On a chilly November day I stood with a large crowd in front of a stage near Toronto City Hall, listening to speeches about the wilful failings of our current mayor.
He admits to having bought illegal drugs. He sometimes shows up drunk at his workplace and in public places. He casually flings slurs and swearwords at various groups of people and refuses to consider any opinions that do not mesh with his own. Despite urgings by his municipal colleagues and his friends, he denies that he needs to take time off for addiction treatment and stubbornly refuses to step aside from his position of city leadership. He cannot see that he is hurting the very community he claims to love.
As we heard such truth spoken at the downtown rally, we applauded, cheered, booed, and cried out “Shame!” Drummers added to the noisy protest. When the speeches ended, as one body we spontaneously turned away from the stage and slowly walked toward the front doors of City Hall where dutiful police waited for us behind metal barriers. Contrary to one media report, we did not “storm” City Hall. I know. I was there. It’s a good reminder that what the media report is not always exactly accurate. ;-o
At this protest there were no violent infiltrators so we law-abiding (unlike our mayor) but frustrated Torontonians stood as close to the government building as allowed, yelling at the top of our lungs. We wanted Rob Ford to give up his position as mayor of our city. Subsequently the huge majority of City Council passed an official recommendation that the mayor step down from his office. Neither they nor we have any power to force Mr. Ford to leave. And he still refuses. So what's the point?
Many scoff at all such protests. If you can’t force change, why waste your energy parading and shouting? Many look down their noses at the “Occupy Movement” and “Take Back the Night’s” annual march, seeing such public displays as utterly useless. What good does it do? What effect do such brief demonstrations have?
It occurred to me that many would say the same about church services and other worship gatherings. What good does it do getting together to listen to yet another sermon telling us that there is a transcendant and loving Someone beyond human kind; that we are called to love our enemies; that Jesus welcomed the broken and lost, saving his criticism for show-offs? What good does it do to sing and pray words like “Your will be done on earth” or “Oh God, our help in ages past, our hope in years to come”?
Like our attendance at church gatherings, joining such non-violent protests first of all reminds us about our personal values and our goals in life.
Secondly it provides a chance to publicly express our refusal to conform. We reject our culture's priorities of greed, coercion, and selfishness. When I am part of a crowd shouting, “Hey Mister, Mister, get your hands off my sister!” or “Whose streets? Our streets!” or “Rob Ford has got to go!”, I am calling aloud what I believe to be truth.

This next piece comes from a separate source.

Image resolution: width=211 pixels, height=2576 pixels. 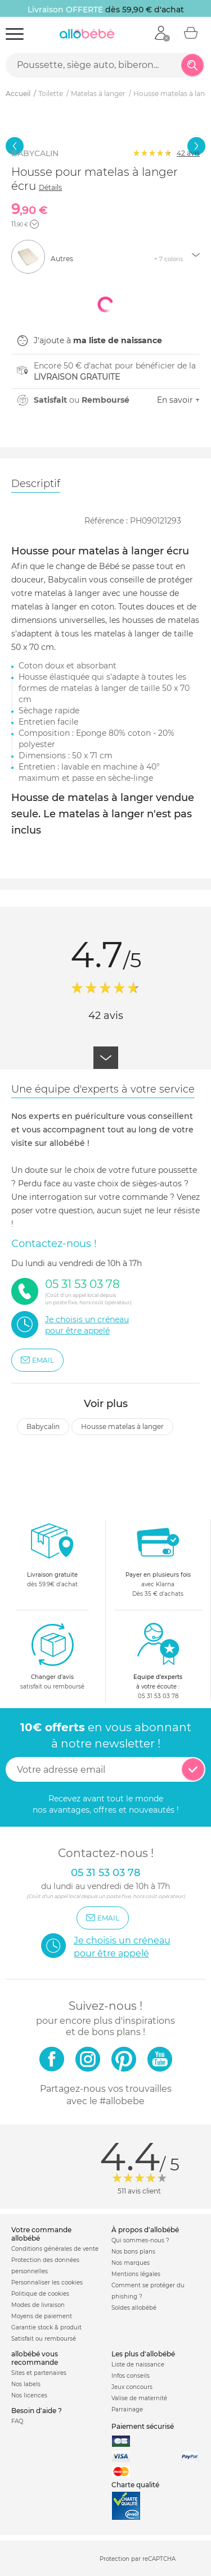 I want to click on dès 59.9€ d'achat, so click(x=52, y=1558). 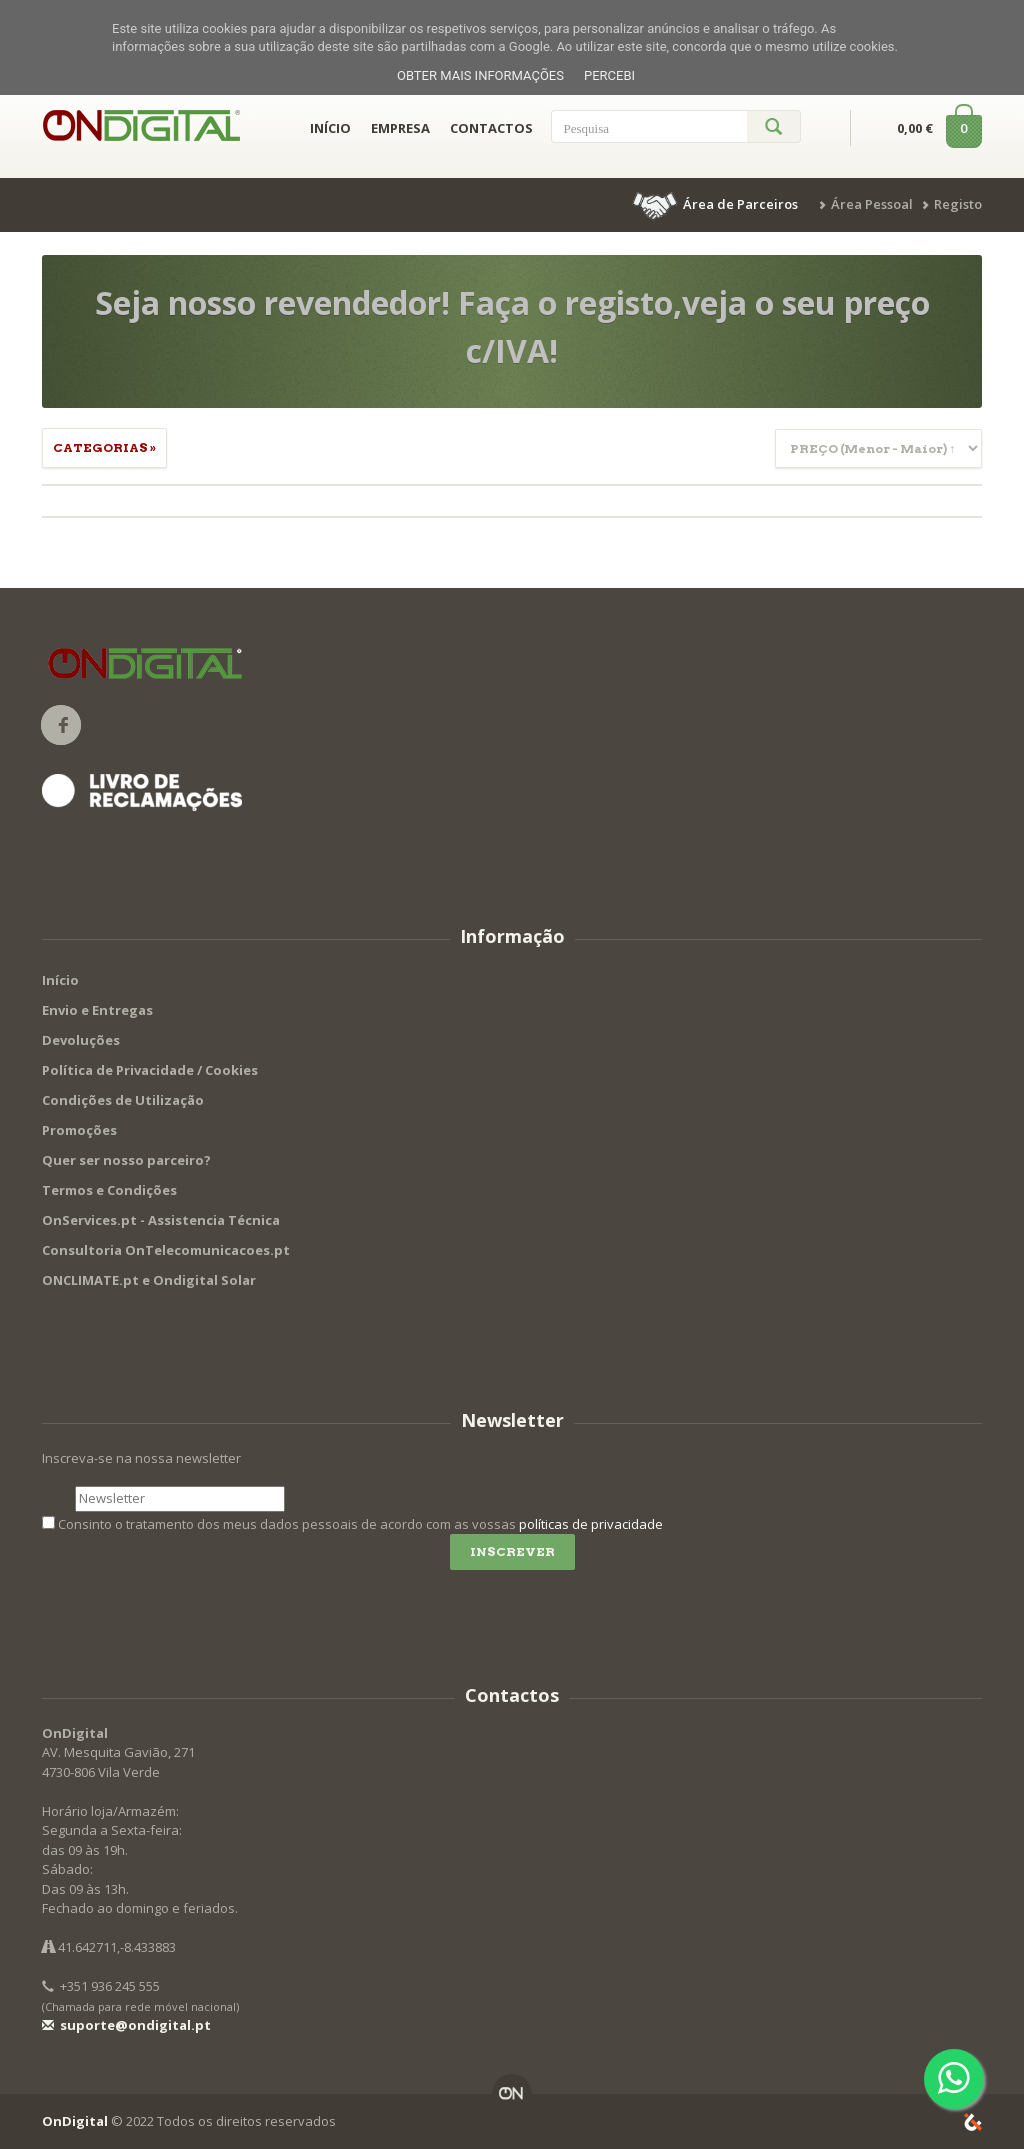 What do you see at coordinates (81, 1040) in the screenshot?
I see `Devoluções` at bounding box center [81, 1040].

Thirdly, when we join others who are like-minded, we see that we are companions on the slow journey to peace and justice.
Instead of muttering alone at home, by participating, I am helping to fight feelings of despair and powerlessness in myself and in others. When the gathering ends, I leave feeling stronger and more hopeful about taking my next small, practical step for change, instead of giving up. Maybe spectators, as well, will find new motivation for positive action.
Dear Reader, I invite you to join me. In one way or another, shout it out!